Por Norma Beatriz Do Amaral (*)
En una pequeña comunidad -traspasada por caminos de tierra colorada, serranías y monte tupido- vivía una niña llamada Ára Jera. En las cercanías se podía apreciar una diversidad exuberante de naturaleza autóctona. Los lapachos florecidos salpicaban de amarillo y rosa el singular paisaje, abundaban los animales silvestres y una complejidad de pájaros del monte exhibían una exquisita sinfonía.
La madre de Ára Jera cultivaba la huerta y una pequeña parcela de tierra con plantaciones de mandioca, porotos, maíz y una amplia variedad de frutales. Elaboraba con frutas de estación deliciosas mermeladas y preparaba una variedad de alimentos, como la feijoada y los varenikes.
Escuchar los cuentos de su abuela, cuando venía de visitas a su casa, era una experiencia fascinante. Alguna enseñanza se filtraba como colaborar en las tareas de la casa, apreciar las propias cualidades y la de los demás, ser amable con uno mismo, decir siempre la verdad; siempre.
A su vez, se convertía en una aventura espléndida el paseo a la casa de sus tíos a unos pocos kilómetros. Junto a su hermana y sus primos recorrían en carro la chacra y regresaban con leche fresca recién ordeñada, verduras y melones.
La escuela hasta el momento no le resultaba de mucho agrado pues a Ára Jera le gustaba jugar; y en los reducidos espacios de tiempo llamados “recreos”, cuando comenzaba el entusiasmo de jugar a la ronda, a la mancha escondida o saltar al isipó, rápidamente tocaba la campana.
Junto a su madre practicaba algunas tareas escolares en su casa sin mucho éxito. Con empeño y a costa de seriedad se esforzaba por ser una niña aplicada y hacer bien las tareas, en algún momento el miedo a equivocarse comenzó a perseguirla.
A veces se sentía particularmente triste y en otras ocasiones una veta de enojo afloraba, sin embargo, aprendió que no estaba bien enojarse. Transcurrió el tiempo y comenzó a distanciarse de esa chispa alegre que solía mostrar.
Cierto día un ruido estridente la despertó en medio de la madrugada, eran unos enormes monstruos con ruedas que salían de las picadas con vigas en sus espaldas. Ara Jera se asomó despacito a la ventana, sus enormes ojos dieron cuenta de los hermosos árboles ancestrales, ahora sin vida. ¡Eran excepcionales!
Le producía una inmensa angustia la agonía de sus amigos los árboles con quienes pasaba sus momentos favoritos de la infancia. La tala y el arrebato comenzaron a ser recurrentes; varias ideas pasaban por su mente para detener esto, pero en la comunidad se escuchaba repetir:
—Poco se puede hacer, así son las cosas.
Ára Jera se preguntaba:
—¿Cómo puedo contribuir a la vida de los preciados árboles, y a la nuestra?
Con la unión de la mayoría seguramente muchas cosas se podrían lograr; comenzando por salir de la indiferencia y el silencio.
Le llevó algunos años aprender que estaba bien sentir cualquier emoción, había que valerse de algunos recursos apropiados.
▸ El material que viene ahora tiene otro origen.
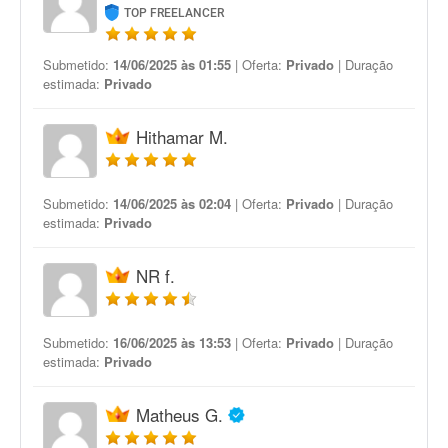
TOP FREELANCER
Submetido:
14/06/2025 às 01:55
| Oferta:
Privado
| Duração
estimada:
Privado
Hithamar M.
Submetido:
14/06/2025 às 02:04
| Oferta:
Privado
| Duração
estimada:
Privado
NR f.
Submetido:
16/06/2025 às 13:53
| Oferta:
Privado
| Duração
estimada:
Privado
Matheus G.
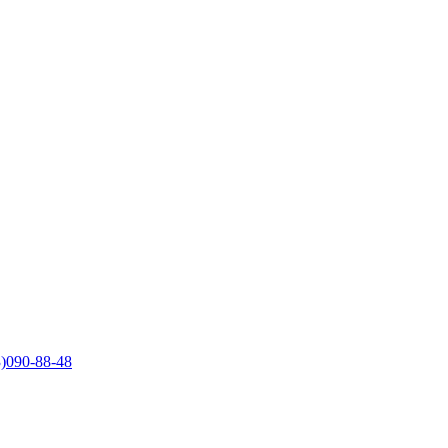
)090-88-48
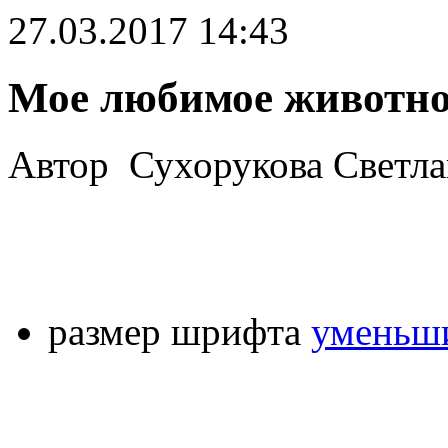
27.03.2017 14:43
Мое любимое животное
Автор Сухорукова Светлан
размер шрифта
уменьши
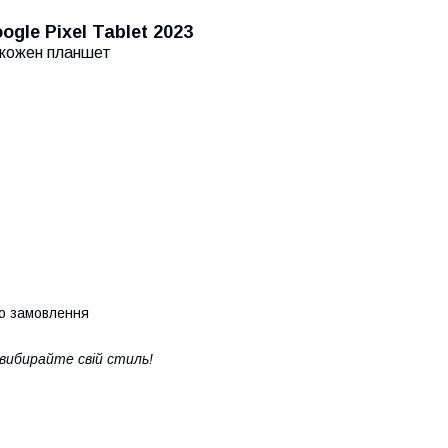
le Pixel Tablet 2023
д кожен планшет
го замовлення
 вибирайте свій стиль!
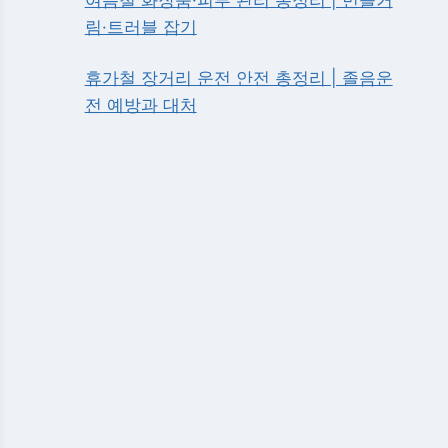
림·트러블 잡기
휴가철 장거리 운전 안전 총정리 | 졸음운
전 예방과 대처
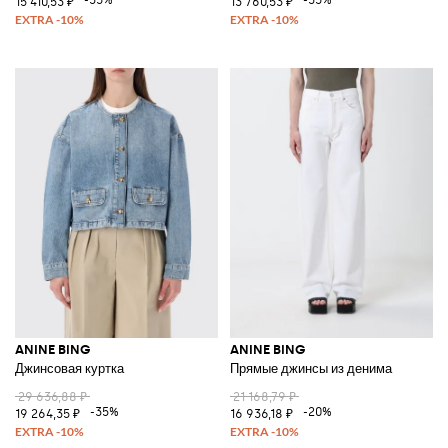
15 410,53 ₽
13 760,53 ₽
ANINE BING
ANINE BING
Джинсовая куртка
Прямые джинсы из денима
29 636,88 ₽
21 168,79 ₽
-35%
-20%
19 264,35 ₽
16 936,18 ₽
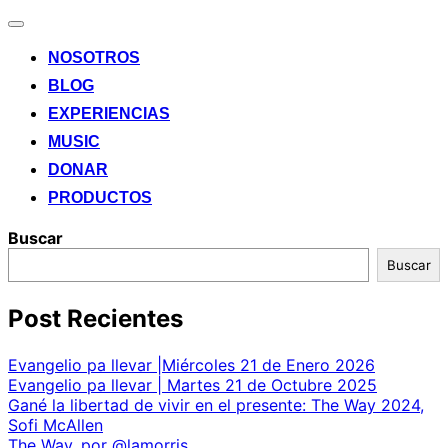
Alternar
la
NOSOTROS
navegación
BLOG
EXPERIENCIAS
MUSIC
DONAR
PRODUCTOS
Buscar
Buscar
Post Recientes
Evangelio pa llevar |Miércoles 21 de Enero 2026
Evangelio pa llevar | Martes 21 de Octubre 2025
Gané la libertad de vivir en el presente: The Way 2024,
Sofi McAllen
The Way, por @lamorris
Y comenzar por trabajar en sí misma lo emocional ayudaría a transformar el analfabetismo emocional instalado en su comunidad.
El ser humano destruía la naturaleza y su entorno al vivir en desconexión consigo mismo. Había que humanizar la inteligencia, dejar de destruir y poner la atención en construir, cuidar, regenerar. Y percibir la enorme riqueza a nuestro alcance —el interior. Para Ára Jera era deslumbrante estar presente en las experiencias cotidianas, saboreando y apreciando el instante en contacto con la diversidad de su entorno.
Ára Jera “tiempo de florecer” en nuestra querida lengua ancestral Mbya Guaraní, es una invitación a conectarnos con nuestro espacio interno, vivir el presente desde nuestros potenciales; integrando lo emocional y desarrollando nuestras cualidades en una vida coherente, amable, auténtica, de respeto a la naturaleza y a todo ser viviente.
Sobre la autora
Es misionera, egresada de la UNaM. Vivió en España y Uruguay.